As Rodney called out 185, the steering wheel complete with my white knuckles just kind of flopped over to the left as if the bolts had fallen out of the steering column. I remember thinking that this was a distinct possibility in a car that was built by a bunch of 17 and 18 year olds the previous summer.

I straightened up the wheel and slowly eased out of the throttle. As we passed 185 going the other direction the front tires gave a chirp and the steering wheel shook a little. The front tires were off the ground for as many seconds as it took me to figure out what was going on and correct it before we all died in a fiery auto crash.

So I got two wheels off the ground.
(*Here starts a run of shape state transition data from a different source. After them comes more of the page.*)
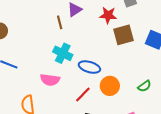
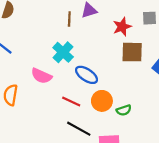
red star: (108, 15) -> (122, 27), turned 30
green semicircle: (144, 86) -> (124, 110), moved
red line: (83, 94) -> (71, 101), turned 54

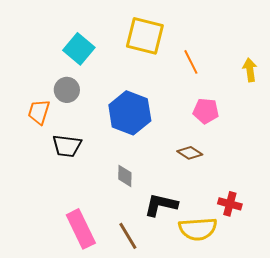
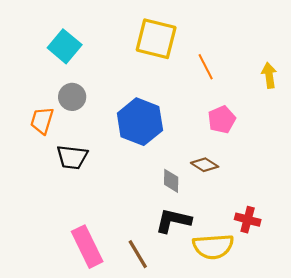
cyan square: (79, 49) -> (65, 46), moved
pink pentagon: (206, 111) -> (222, 119), turned -30
gray diamond: (125, 176) -> (171, 181), moved

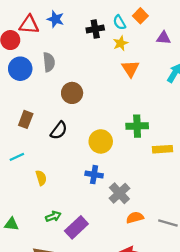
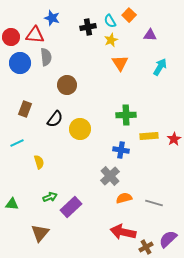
red triangle: (29, 25) -> (35, 35), moved
yellow circle: (101, 141) -> (80, 129), moved
blue cross: (94, 175) -> (121, 150), moved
Don’t know if that counts for this, but in a car with just a couple/few inches of ground clearance (we’ll call it three) I wasn’t doing any Dukes style jumping. That was pretty much the straw the broke the camel’s back too. That car (maybe) never went into the triple digits again except on the drag strip. I’m even trying to figure out a way to adapt my EEC IV in the Batmobile to give me active aero based on speed, steering angle and brake inputs. Even with a 4.10 gear, that car should do well above 250 with enough push.

Just not with me in it.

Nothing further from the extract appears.